Artistic vanguards plot new aesthetic movements, print controversial magazines, hold provocative art shows, and stage experimental theatrical and musical performances. These revolutionaries have often helped create America's countercultural movements, from the early romantics and bohemians to the beatniks and hippies. This work looks at how experimental art and the avant-garde artists' lifestyles have influenced, and at times transformed, American culture since the mid-nineteenth century. The work will introduce readers to these artists and rebels, making a careful distinction between the worlds of the high modern artist (salons and galleries) and the bohemian.
Length: 220 pages.
Reviews
Put two serious historians together in one 254-page book, and you are likely to find a literary soufflé. Here is a book that has much matter.
Kotynek and Cohassey have collaborated on an immensely useful—and concise!—volume that fulfills the promise of its title . . . and then some. . . .

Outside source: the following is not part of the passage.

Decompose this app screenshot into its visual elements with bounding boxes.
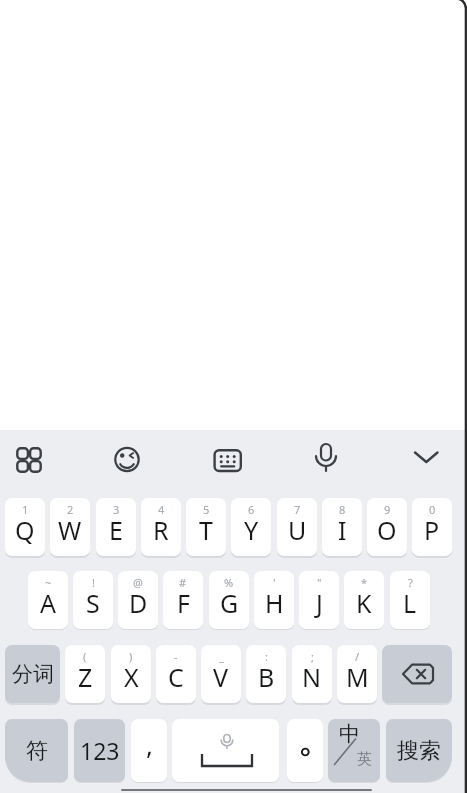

Kotynek and Cohassey make no grand generalizations to be derived from their study. They say that they intended to show “how artistic avant-gardists and their supporters formed or influenced countercultures and ultimately mainstream culture, which copies its values, as well as its aesthetic surroundings, symbols, and even myths.
This is precisely what American Cultural Rebels has achieved. If any should object that we have seen many trees but not the forest, one can reply that we have truly fascinating trees . . . and it’s been one hell of a ride.
----Brian Murphy, Professor Emeritus of English (Oakland University). Oakland Journal, Winter 2009 (Oakland University, Rochester, MI).
John Cohassey performed a valuable service when he chronicled the glory years of Black Detroit in Sunnie Wilson’s Toast of the Town: The Life and Times of Sunnie Wilson. His new work, American Cultural Rebels, promises to widen the scope and heighten the impact of his important cultural investigations.